Lyft’s recent announcement to introduce its IPO or initial public offering is likely to help the company gain an edge over its major competitor Uber. Lyft is estimated to go public with a valuation of USD 25 billion compared to a USD 120 billion valuation of Uber. With this development, Lyft will become the first mobility startup to go public.
MarketsandMarkets™ View Point
According to Kumar Rohit – Team Lead : Automotive & Transportation, at MarketsandMarkets™, it is not a new thing for technology startups to file for an IPO. However, this is the first case of a mobility startup going public. While Uber and Lyft have been planning this move for long, Lyft has raced past its competitor in the ride sharing industry to go public.
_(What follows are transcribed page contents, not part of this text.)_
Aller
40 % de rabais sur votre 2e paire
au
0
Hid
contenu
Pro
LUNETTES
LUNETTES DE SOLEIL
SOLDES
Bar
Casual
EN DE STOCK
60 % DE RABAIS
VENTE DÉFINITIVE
The consistent rise in Lyft’s market share in the US has helped the ride sharing company in pitching investors for an IPO. Lyft has gained a considerable part of Uber’s market share in the past couple of years and has managed to gain 35–40% share in the US market as of early 2019. Lyft has also been expanding its presence in the US and Canadian cities.
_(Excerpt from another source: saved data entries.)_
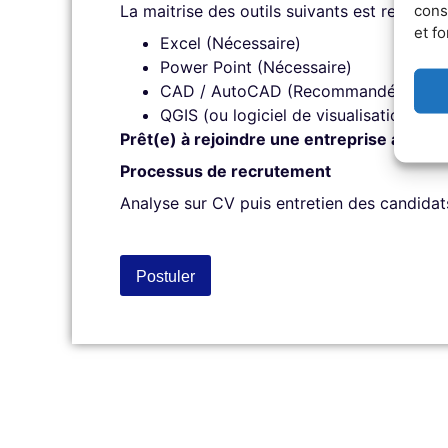
cons
La maitrise des outils suivants est recomm
et fo
Excel (Nécessaire)
Power Point (Nécessaire)
CAD / AutoCAD (Recommandé)
QGIS (ou logiciel de visualisation g
Prêt(e) à rejoindre une entreprise agile, 
Processus de recrutement
Analyse sur CV puis entretien des candidat
Postuler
As the equity raised can be utilized for the company’s overseas expansion, the IPO is expected to help Lyft increase its presence beyond North America.
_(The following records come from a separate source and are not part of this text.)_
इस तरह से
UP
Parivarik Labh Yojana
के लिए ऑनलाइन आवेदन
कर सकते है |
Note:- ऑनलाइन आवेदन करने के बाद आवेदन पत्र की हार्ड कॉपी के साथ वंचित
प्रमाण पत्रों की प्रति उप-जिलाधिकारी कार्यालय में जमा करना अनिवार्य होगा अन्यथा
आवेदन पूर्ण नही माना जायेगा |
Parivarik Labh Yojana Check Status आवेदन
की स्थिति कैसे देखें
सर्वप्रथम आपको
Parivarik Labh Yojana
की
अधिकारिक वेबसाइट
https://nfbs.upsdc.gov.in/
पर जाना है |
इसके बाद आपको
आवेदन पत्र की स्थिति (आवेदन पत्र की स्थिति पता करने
Impact on the Ride Sharing Market
The global ride sharing market is projected to reach USD 218.04 billion by 2025 from USD 61.31 billion in 2018, at a CAGR of 19.87% from 2018 to 2025. Uber (US), Lyft (US), DiDi (China), Grab (Singapore), Gett (Israel), Ola (India), and BlaBlaCar (France) are the prominent players in the market. DiDi is estimated to hold the largest share of the ride sharing market in 2018, followed by Uber and Lyft.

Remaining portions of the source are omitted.